In a recent article in the Wall Street Journal, John Eichberger, Executive Director of the Fuels Institute, a nonprofit research group launched by the National Association of Convenience Stores, said, “We need to think about these critical infrastructure issues because transportation is not optional.  How do we develop a system that can guarantee consumers that they can get the energy when they need it?”

How indeed when California right now can’t guarantee consumers can get the energy they need to just keep the lights on let alone power thousands of electric vehicles?

The devil is in the details and in this case the details are not even close to being addressed.

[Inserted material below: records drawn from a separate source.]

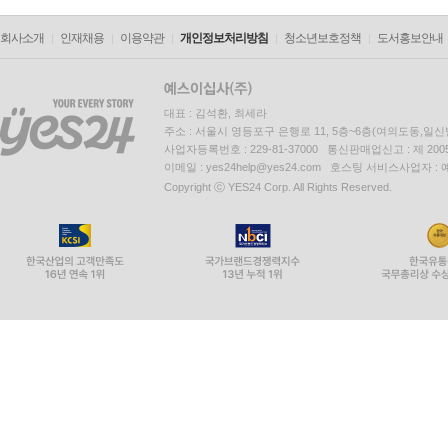
회사소개
인재채용
이용약관
개인정보처리방침
청소년보호정책
도서홍보안내
대표 : 김석환, 최세라
주소 : 서울시 영등포구 은행로 11, 5층~6층(여의도동,일신
사업자등록번호 : 229-81-37000 통신판매업신고 : 제 200
이메일 : yes24help@yes24.com 호스팅 서비스사업자 :
Copyright ⓒ YES24 Corp. All Rights Reserved.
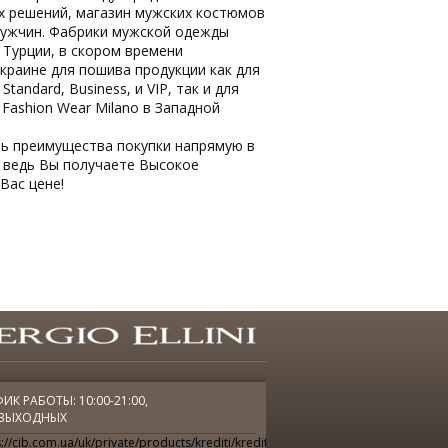
х решений, магазин мужских костюмов
 мужчин. Фабрики мужской одежды
 Турции, в скором времени
краине для пошива продукции как для
tandard, Business, и VIP, так и для
Fashion Wear Milano в Западной
ь преимущества покупки напрямую в
, ведь Вы получаете Высокое
Вас цене!
ИК РАБОТЫ: 10:00-21:00,
 ВЫХОДНЫХ
://cib.com.ua/uk/private/products/krediti/kredit-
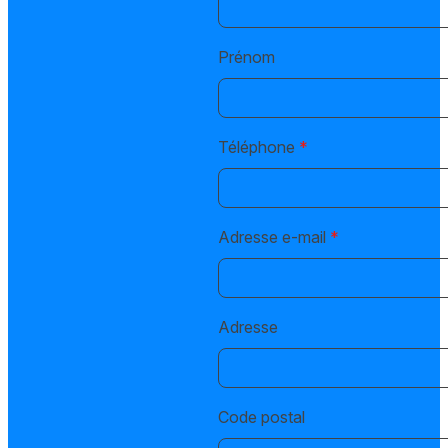
Prénom
Téléphone
*
Adresse e-mail
*
Adresse
Code postal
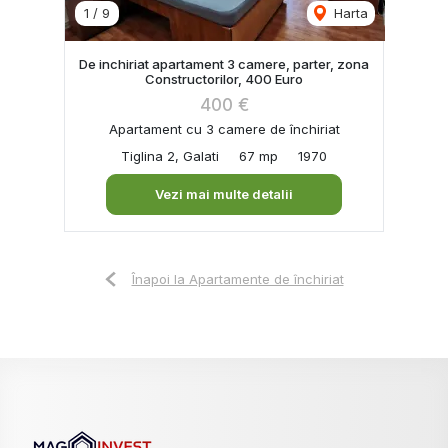
1
/
9
Harta
De inchiriat apartament 3 camere, parter, zona
Constructorilor, 400 Euro
400 €
Apartament cu 3 camere de închiriat
Tiglina 2, Galati
67 mp
1970
Vezi mai multe detalii
Înapoi la Apartamente de închiriat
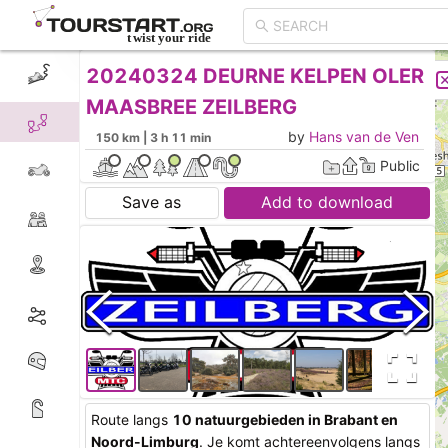
20240324 DEURNE KELPEN OLER
CREATE TOUR
LIST
MAASBREE ZEILBERG
by
Hans van de Ven
150 km | 3 h 11 min
Public
Save as
Add to download
Route langs
10 natuurgebieden in Brabant en
Noord-Limburg
. Je komt achtereenvolgens langs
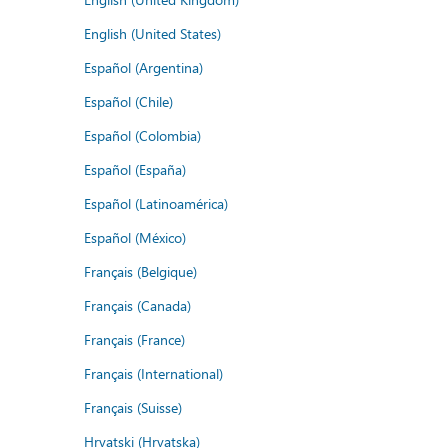
English (United States)
Español (Argentina)
Español (Chile)
Español (Colombia)
Español (España)
Español (Latinoamérica)
Español (México)
Français (Belgique)
Français (Canada)
Français (France)
Français (International)
Français (Suisse)
Hrvatski (Hrvatska)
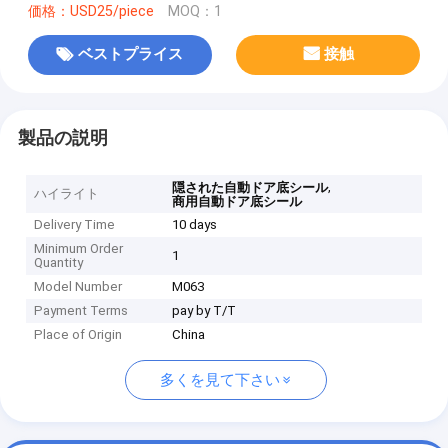
価格：USD25/piece
MOQ：1
ベストプライス
接触
製品の説明
,
隠された自動ドア底シール
ハイライト
商用自動ドア底シール
Delivery Time
10 days
Minimum Order
1
Quantity
Model Number
M063
Payment Terms
pay by T/T
Place of Origin
China
多くを見て下さい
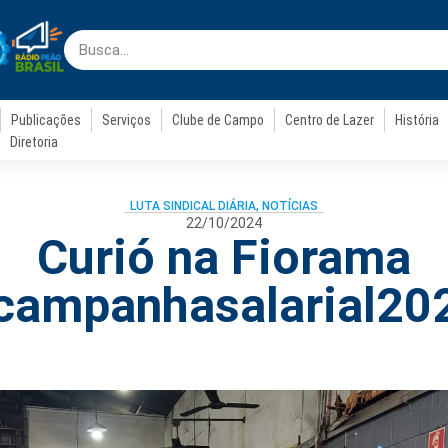
Publicações
Serviços
Clube de Campo
Centro de Lazer
História
Diretoria
LUTA SINDICAL DIÁRIA
,
NOTÍCIAS
22/10/2024
Curió na Fiorama
campanhasalarial20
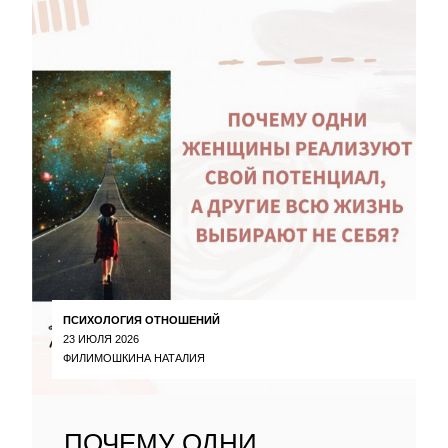
ПСИХОЛОГИЯ ОТНОШЕНИЙ
23 ИЮЛЯ 2026
ФИЛИМОШКИНА НАТАЛИЯ
ПОЧЕМУ ОДНИ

A cautionary tale for California is the replacement of the Eastern span of the San Francisco Bay Bridge which was severely damaged in the 1989 Loma Prieta earthquake.  The project to tear down the old span and build a new one faced lawsuits, cost overruns, political meddling, jurisdictional issues and petty local politics that constantly delayed the completion.   Finally after countless delays, the new Eastern span opened on Labor Day 2013.  It took 24 years from the time the earthquake struck to plan and build a bridge that is only 2.2 miles long.

Governor Newsom’s overly ambitious plan is to rewire the state’s entire electricity system to ensure greater reliability while simultaneously creating an infrastructure to charge cars along the hundreds of miles of California freeways and streets in just 15 years.  It sounds like plenty of time, but practically speaking, it is not.  

Consider that it is a near certainty that this endeavor just like the Bay Bridge will face lawsuits, cost overruns, political meddling, jurisdictional issues, and petty local politics.  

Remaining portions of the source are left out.